___ Records shown ___

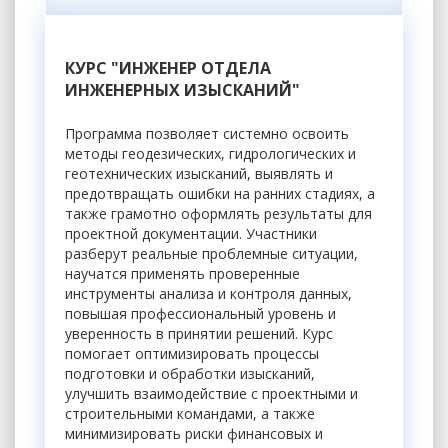
КУРС "ИНЖЕНЕР ОТДЕЛА
ИНЖЕНЕРНЫХ ИЗЫСКАНИЙ"
Программа позволяет системно освоить
методы геодезических, гидрологических и
геотехнических изысканий, выявлять и
предотвращать ошибки на ранних стадиях, а
также грамотно оформлять результаты для
проектной документации. Участники
разберут реальные проблемные ситуации,
научатся применять проверенные
инструменты анализа и контроля данных,
повышая профессиональный уровень и
уверенность в принятии решений. Курс
помогает оптимизировать процессы
подготовки и обработки изысканий,
улучшить взаимодействие с проектными и
строительными командами, а также
минимизировать риски финансовых и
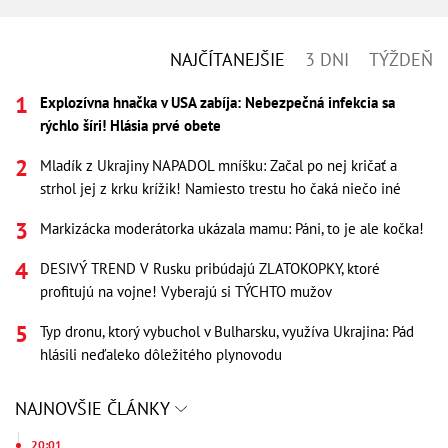
NAJČÍTANEJŠIE
3 DNI
TÝŽDEŇ
Explozívna hnačka v USA zabíja: Nebezpečná infekcia sa
rýchlo šíri! Hlásia prvé obete
Mladík z Ukrajiny NAPADOL mníšku: Začal po nej kričať a
strhol jej z krku krížik! Namiesto trestu ho čaká niečo iné
Markizácka moderátorka ukázala mamu: Páni, to je ale kočka!
DESIVÝ TREND V Rusku pribúdajú ZLATOKOPKY, ktoré
profitujú na vojne! Vyberajú si TÝCHTO mužov
Typ dronu, ktorý vybuchol v Bulharsku, využíva Ukrajina: Pád
hlásili neďaleko dôležitého plynovodu
NAJNOVŠIE ČLÁNKY
20:01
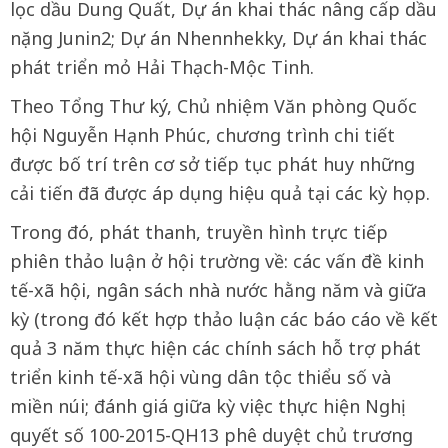
lọc dầu Dung Quất, Dự án khai thác nâng cấp dầu
nặng Junin2; Dự án Nhennhekky, Dự án khai thác
phát triển mỏ Hải Thạch-Mộc Tinh.
Theo Tổng Thư ký, Chủ nhiệm Văn phòng Quốc
hội Nguyễn Hạnh Phúc, chương trình chi tiết
được bố trí trên cơ sở tiếp tục phát huy những
cải tiến đã được áp dụng hiệu quả tại các kỳ họp.
Trong đó, phát thanh, truyền hình trực tiếp
phiên thảo luận ở hội trường về: các vấn đề kinh
tế-xã hội, ngân sách nhà nước hằng năm và giữa
kỳ (trong đó kết hợp thảo luận các báo cáo về kết
quả 3 năm thực hiện các chính sách hỗ trợ phát
triển kinh tế-xã hội vùng dân tộc thiểu số và
miền núi; đánh giá giữa kỳ việc thực hiện Nghị
quyết số 100-2015-QH13 phê duyệt chủ trương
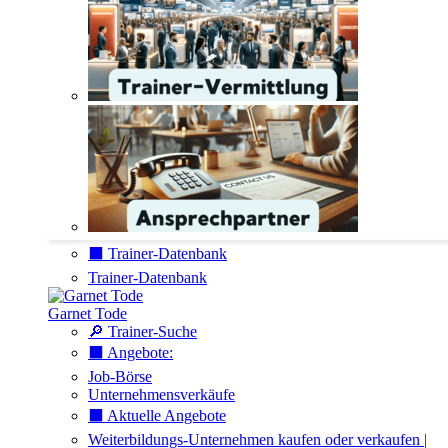
⬛️ Trainer-Datenbank
Trainer-Datenbank
Garnet Tode
🔎 Trainer-Suche
⬛️ Angebote:
Job-Börse
Unternehmensverkäufe
⬛️ Aktuelle Angebote
Weiterbildungs-Unternehmen kaufen oder verkaufen |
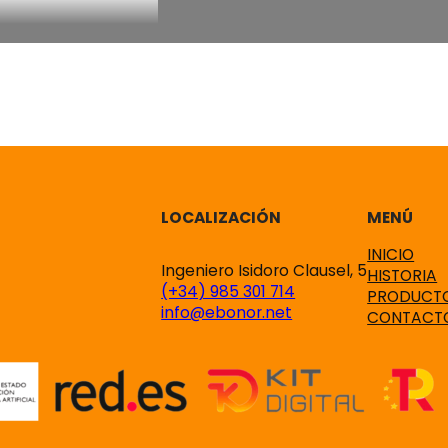
LOCALIZACIÓN
MENÚ
INICIO
Ingeniero Isidoro Clausel, 5
HISTORIA
(+34) 985 301 714
PRODUCTO
info@ebonor.net
CONTACT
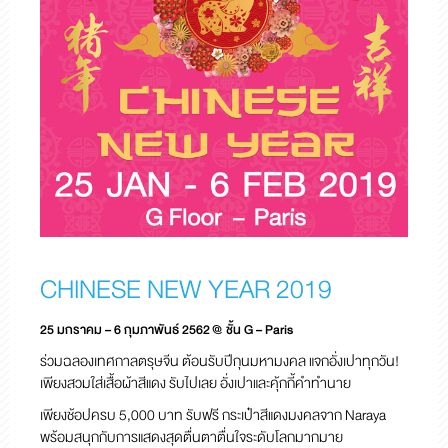
CHINESE NEW YEAR 2019
25 มกราคม – 6 กุมภาพันธ์ 2562 @ ชั้น G – Paris
ร่วมฉลองเทศกาลตรุษจีน ต้อนรับปีกุนมหามงคล แจกอั่งเปาทุกวัน!
เพียงสวมใส่เสื้อผ้าสีแดง
รับไปเลย อั่งเปาและคุ้กกี้คำทำนาย
เพียงช้อปครบ 5,000 บาท รับฟรี กระเป๋าสีแดงมงคลจาก Naraya
พร้อมสนุกกับการแสดงสุดตื่นตา
ตื่นใจระดับโลกมากมาย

___

Starting at the line that holds "Weiterbildungs-Unternehmen kaufen oder", write out every remaining line of the material above exactly as it appears. Pictures should not be copied.

## [Exercise solution]
Weiterbildungs-Unternehmen kaufen oder verkaufen |
LOCALIZACIÓN
MENÚ
INICIO
Ingeniero Isidoro Clausel, 5
HISTORIA
(+34) 985 301 714
PRODUCTO
info@ebonor.net
CONTACT
CHINESE NEW YEAR 2019
25 มกราคม – 6 กุมภาพันธ์ 2562 @ ชั้น G – Paris
ร่วมฉลองเทศกาลตรุษจีน ต้อนรับปีกุนมหามงคล แจกอั่งเปาทุกวัน!
เพียงสวมใส่เสื้อผ้าสีแดง
รับไปเลย อั่งเปาและคุ้กกี้คำทำนาย
เพียงช้อปครบ 5,000 บาท รับฟรี กระเป๋าสีแดงมงคลจาก Naraya
พร้อมสนุกกับการแสดงสุดตื่นตา
ตื่นใจระดับโลกมากมาย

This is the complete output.